Sunday, August 23, 2015

kitchen commandments

When I worked overseas, I had dreams of moonlighting at a restaurant in the great European tradition of culinary apprenticeships.  During my travels, I crossed paths with many cooks, bakers, brewers, and passionate food industry professionals.  I did plenty of cooking with locals, had some epic international potlucks and picnics, and tasted every foreign ingredient I could.

an international potluck in Copenhagen's Nørrebro neighborhood

a bakery's organic bread offerings in the city center

a traditional Danish Christmas lunch in the Copenhagen suburbs

a sampling of herring at a Slow Food event

I attended food festivals and conferences, took cooking classes, and immersed myself in culinary experiences.  But I never found that ideal professional apprenticeship opportunity.  I realize now that this is a classic "if I knew then what I know now" scenario.  Since enrolling in culinary school and gaining industry experience, I can now knock on the door of any kitchen armed with a stronger knowledge base and higher confidence level.

Thanks to school instructors and industry mentors, I discovered there are certain universal rules you can apply to all professional kitchens.  Here is a short (although not exhaustive) list of kitchen commandments.  While these tips are mostly common sense with a dash of industry insight, I hope this content is helpful to those just starting out.

1. Always leave a kitchen cleaner than you found it.  Work as clean as you can, establish good habits, and treat your cutting board like a pristine surface.  And beware when picking up large stock pots: if they are scorched underneath, they will put a big black stain on your white chef jacket when you pick them up.  Classic rookie move (and I have the bleached chef's coats to prove it.)

2. Use every drop of product possible.  If you ever have your own business, you'll think about every cent that goes towards your food cost, and the most thoughtful employees do this too. So scrape each and every last drop of nutella from that nutella jar before you throw it away.

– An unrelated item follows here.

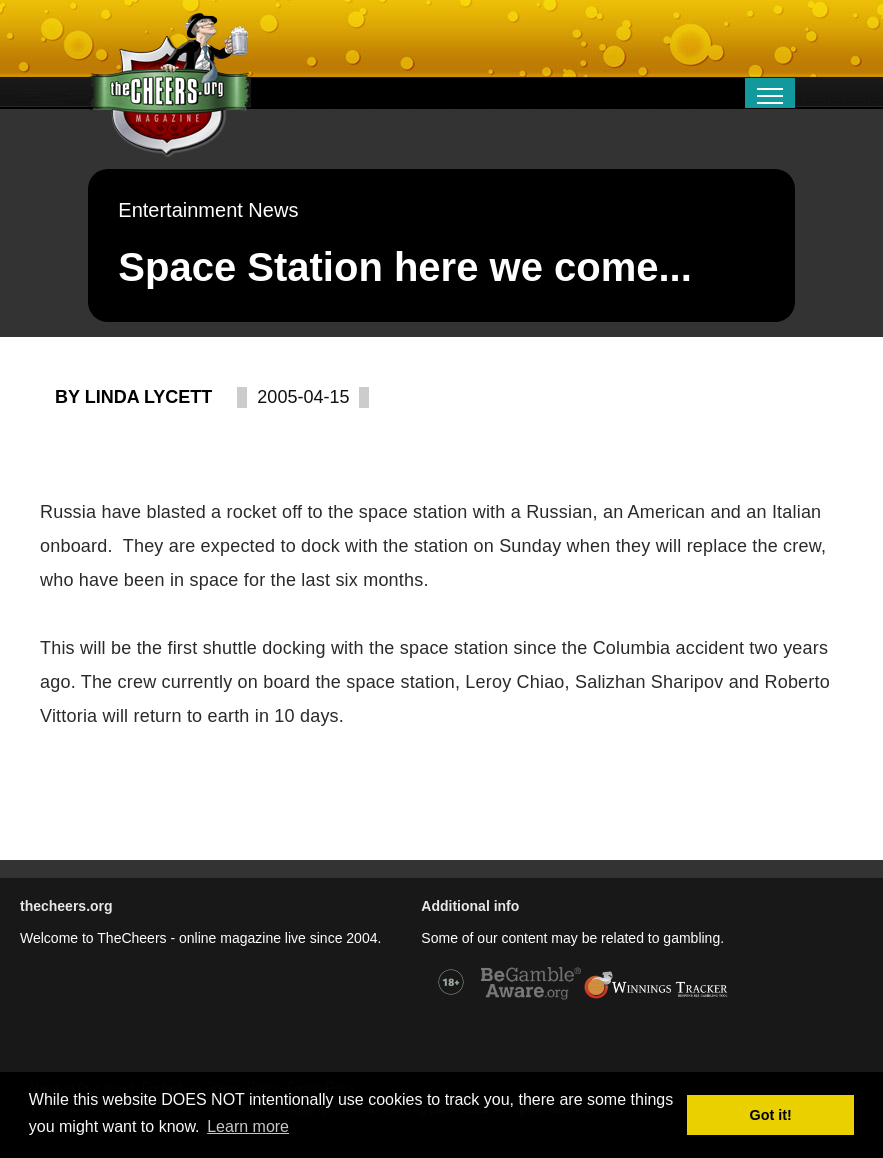  Describe the element at coordinates (771, 1115) in the screenshot. I see `Got it! [button]` at that location.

3. Be willing to embarrass yourself.  No one is born knowing how to filet a fish.  Be willing to ask questions, admit what you don't know, learn from your mistakes, and embrace these humbling experiences with open arms.  A kind restaurant colleague recently told me, "All chefs have screwed up way more than they've gotten it right."  It takes a lot of practice to get to where you need to be, so find beauty in the frustrating but ultimately rewarding process.

4. Invest in high quality slip-resistant shoes.  You're going to be on your feet a lot.  A 50-year industry veteran once told me, "you can be cheap with other things, but not with your shoes."  As much as you can afford to, spring for the good ones with lots of support.  

5. Mise en place.  It's a way of life.  Prepare your ingredients in advance and stay organized. And remember that recipes can only take you so far-- you must also evaluate what you produce and know how to fix it if it's not right.

6. Take notes.  Whenever possible, ask your chef how to do something only once. Always defer to how the chef you are working for wants the task done, even if a previous boss or teacher taught you a different method.  Keep a little notebook in your back pocket and make it your kitchen bible.  (For the record, my favorite kitchen notebooks are Moleskin's hard cover pocket size and I stock up on them when they go on sale.)

7. Learn from everyone.  Respect each job in the kitchen.  Especially if you want to be running the show someday, know how to work the dish machine, how to clean the fryer, and observe the way everything works in the operation.  Be a sponge, absorb everything, and show appreciation for your kitchen teammates.

8. Respect your knives. Never try to catch a falling knife, it's a losing game.  Keep them sharp.  And be careful not to leave blades hanging out in a sink where they can injure someone.  The most common knife you'll use is an 8 inch or 10 inch chef's knife, so it's practical to invest in one of those. And don't break the bank with your first purchase: you can get a decent starter knife for under $40.

9. Be vocal.  Make yourself seen and heard in the kitchen, or else you're going to get cut, burned, or otherwise injured.  Say "behind" when you're walking behind someone, "hot" when you're carrying hot pots and pans through the kitchen, or "sharp knife!" if you're walking through the kitchen with sharp objects.

10.  Walk faster!  Make your trips within the kitchen as efficient as possible and have a sense of urgency.

Finally, be bold and use common sense.  Julia Child offered the best advice when she said: "The main thing is to have a gutsy approach and to use your head."